Increasing demands from a deluge of information from social and mobile sources challenges most enterprises to provide an agile and cost-effective IT infrastructure. One approach to this problem, IT Optimization, is driven by enterprises hoping to align IT so it can be better managed with business objectives.
Converged infrastructure solutions designed to meet these requirements are being developed and marketed by many vendors including Cisco, Dell, HP, IBM, Oracle and VCE. With the costs of maintenance skyrocketing, enterprises are also looking to converged infrastructures as an answer to their perennial IT problems.
Only IBM and Oracle have well-defined, end-to-end and consolidated IT solutions that allow enterprises to tackle infrastructure, middleware and analytics as discrete solutions. IBM’s PureSystems portfolio utilizes a “Pure” prefix born out of the Expert Integrated Systems theme while Oracle uses the “Exa” prefix under the umbrella of Engineered Systems.

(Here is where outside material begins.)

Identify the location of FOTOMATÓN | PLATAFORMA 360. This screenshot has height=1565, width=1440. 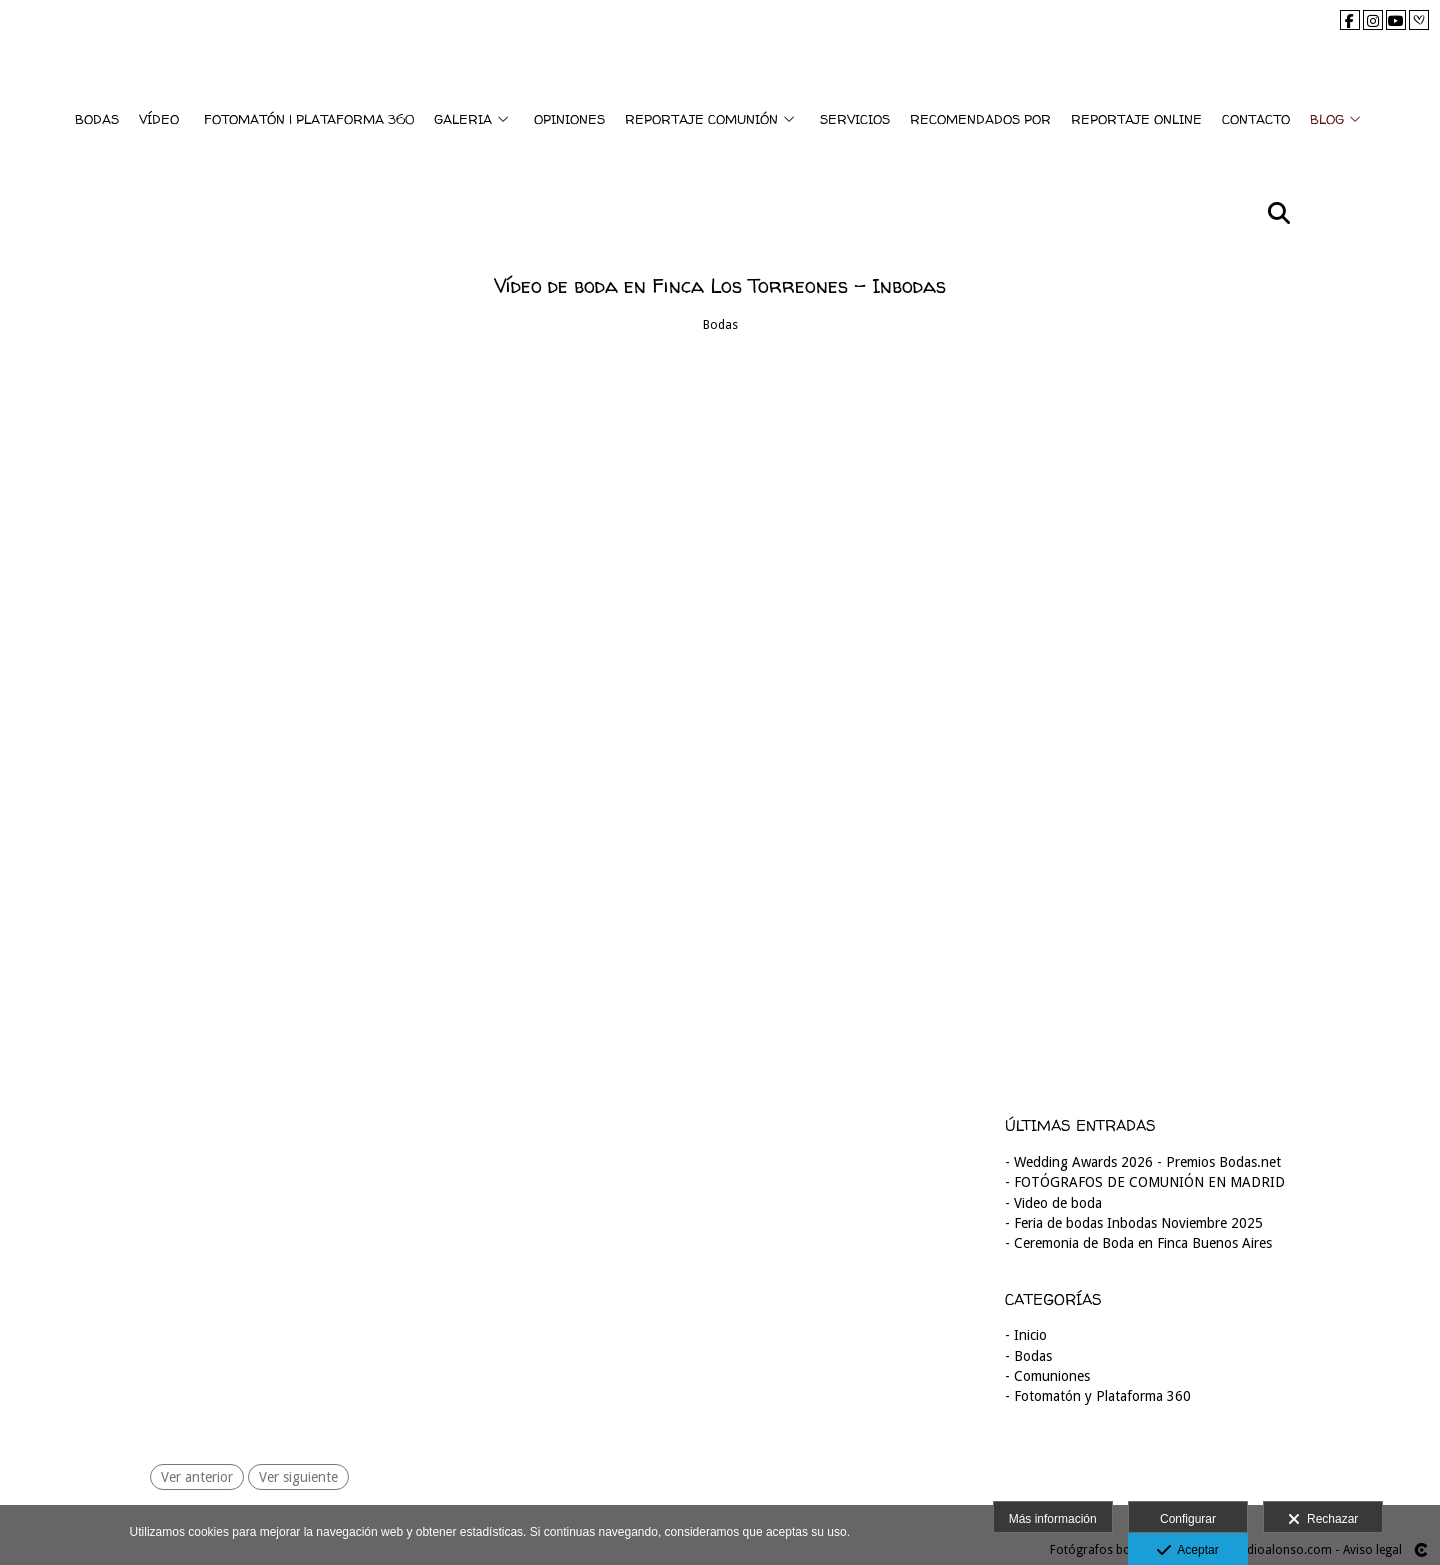 (309, 119). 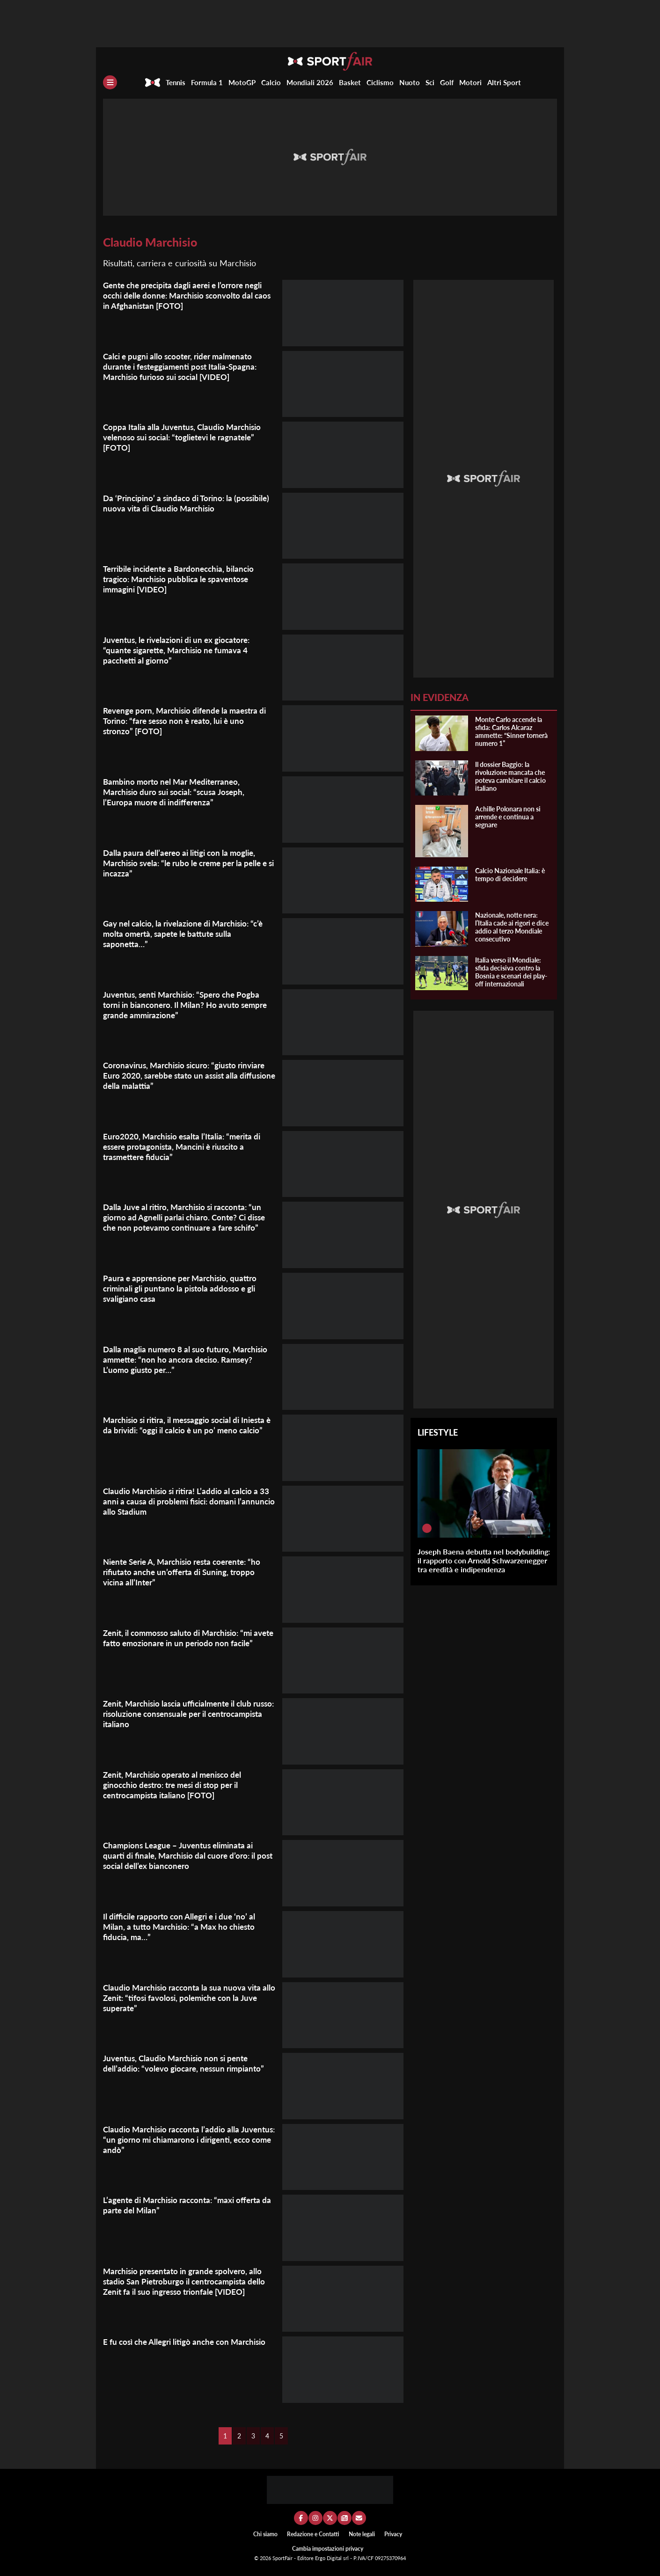 The image size is (660, 2576). What do you see at coordinates (183, 1855) in the screenshot?
I see `Champions League – Juventus eliminata ai quarti di finale, Marchisio dal cuore d’oro: il post social dell’ex bianconero` at bounding box center [183, 1855].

Some of the product families are shown in the table below:
IBM and Oracle Solution Areas |
|||
Infrastructure | Application | Data | |
IBM | PureFlex | PureApplication | PureData |
Oracle | Oracle Optimized Data Center | Exalogic | ExaData, Exalytics |
Both IBM and Oracle target existing partners of shared customers and encourage these partners to become Pure- and Exa- Ready. A greater challenge will be to get start-ups to use IBM and Oracle platforms as the underlying infrastructure to develop their SaaS solutions.
Recently I attended an IBM PureSystems Executive Summit held at Huntington Beach, California. The agenda had senior IBM executives present their strategy to help customers with their transformation. With customers depending on improved business outcomes from IT, it was not surprising that it was a major theme during the entire summit. Enterprise customers and partners shared their experience in using IBM solutions that was well received. I noted two interesting announcements:
- Mini-packaged PureApplication: When enterprises embark on new initiatives, they prefer a low investment that does not need approval from upper management. My biggest concern when IBM announced the PureSystems family last year was the high cost of entry with the minimum configuration of 96 cores. Earlier this month, IBM announced a much lower cost of entry with the 32 core version of the PureApplication product. The smaller package (also referred to as Cloud in a Box) enables enterprises to experiment with a lower investment and may entice mid-market companies to use the platform to support new solutions to their customers. The “Pay as You Grow” model allows qualified partners to add capacity as needed.
- Application Patterns: A persistent headache for enterprises is the time required for installation, configuration and management of software. IBM’s “Patterns” which are pre-optimized/integrated solutions developed by IBM and ISV partners, are meant to help PureApplication customers overcome these hurdles while also reducing the time to market for solutions. One of the new Patterns that IBM announced addressed mobile application enablement and management, which is critical to the success of many enterprises. Getting partners to leverage this pattern in delivering cloud services to customers would make it even more beneficial.
While most vendors are hawking pre-integrated systems, there are major disruptors entering the market. For example, ProfitBricks provides user-defined virtual servers of up to 48 cores each is partnering with data center leader SwitchNAP for facilities that provides start-ups optimum service solutions. If enterprise vendors want to break into the start-up space, they will have to come up with similar capabilities.
The IBM Executive Summit offered an excellent overview of the benefits of the company’s PureSystems family. While I am optimistic about the short-term success of IBM in their efforts to make IT simpler for enterprises, they will need to adapt to expectations from innovators and start-ups. In order to truly transform themselves, enterprises need to incorporate more of a start-up DNA into their culture. When enterprise vendors are able to meet the challenging and dynamic requirements from start-ups, they increase the likelihood of being able to meet new enterprise expectations.